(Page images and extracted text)
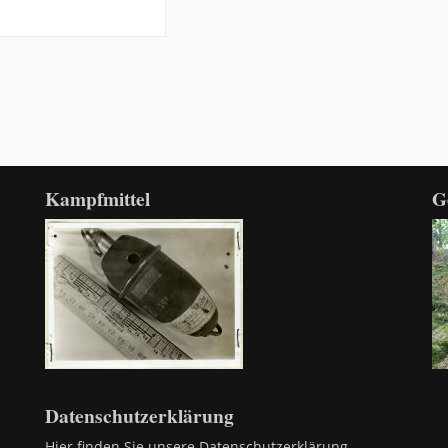
Kampfmittel
G
Datenschutzerklärung
 –
Hier finden Sie unsere Datenschutzerklärung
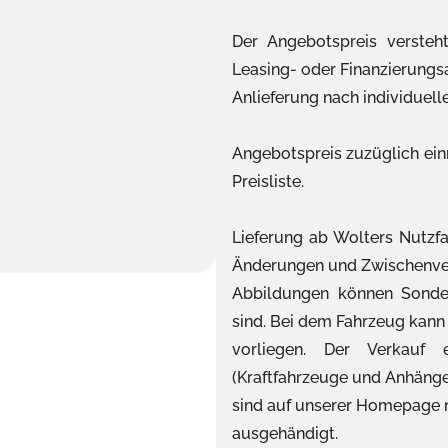
Der Angebotspreis versteht
Leasing- oder Finanzierung
Anlieferung nach individuel
Angebotspreis zuzüglich ein
Preisliste.
Lieferung ab Wolters Nutzfa
Änderungen und Zwischenver
Abbildungen können Sonder
sind. Bei dem Fahrzeug kann
vorliegen. Der Verkauf
(Kraftfahrzeuge und Anhänge
sind auf unserer Homepage 
ausgehändigt.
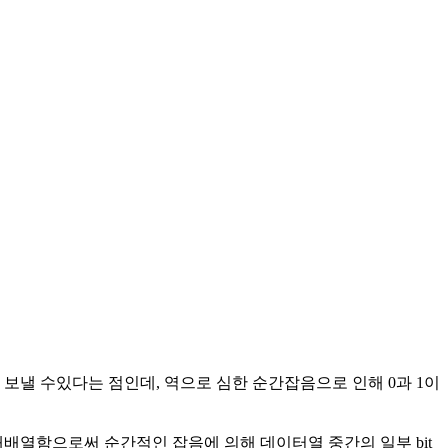
 보낼 수있다는 점인데, 역으로 심한 순간잡음으로 인해 0과 1이
배열함으로써 순간적인 잡음에 의해 데이터열 중간의 일부 bit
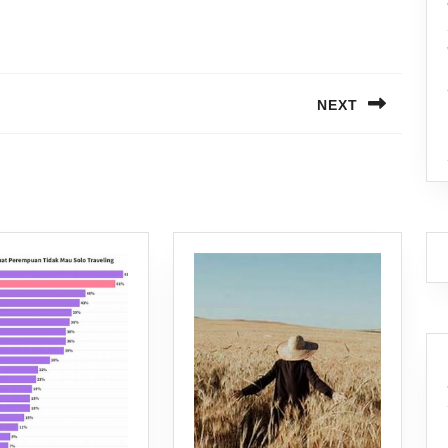
NEXT
Next
post:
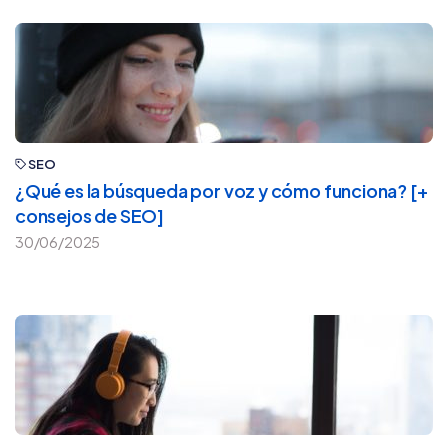
SEO
¿Qué es la búsqueda por voz y cómo funciona? [+
consejos de SEO]
30/06/2025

▸ WORK REQUIRED
Although the records contain pictures, only the text should be copied, exactly as it stands.

▸ SOLUTION FOR THIS EXERCISE
Kampfmittel
G
Datenschutzerklärung
 –
Hier finden Sie unsere Datenschutzerklärung
Der Angebotspreis versteht
Leasing- oder Finanzierung
Anlieferung nach individuel
Angebotspreis zuzüglich ein
Preisliste.
Lieferung ab Wolters Nutzfa
Änderungen und Zwischenver
Abbildungen können Sonder
sind. Bei dem Fahrzeug kann
vorliegen. Der Verkauf
(Kraftfahrzeuge und Anhänge
sind auf unserer Homepage 
ausgehändigt.
 보낼 수있다는 점인데, 역으로 심한 순간잡음으로 인해 0과 1이
배열함으로써 순간적인 잡음에 의해 데이터열 중간의 일부 bit
NEXT
Next
post:
SEO
¿Qué es la búsqueda por voz y cómo funciona? [+
consejos de SEO]
30/06/2025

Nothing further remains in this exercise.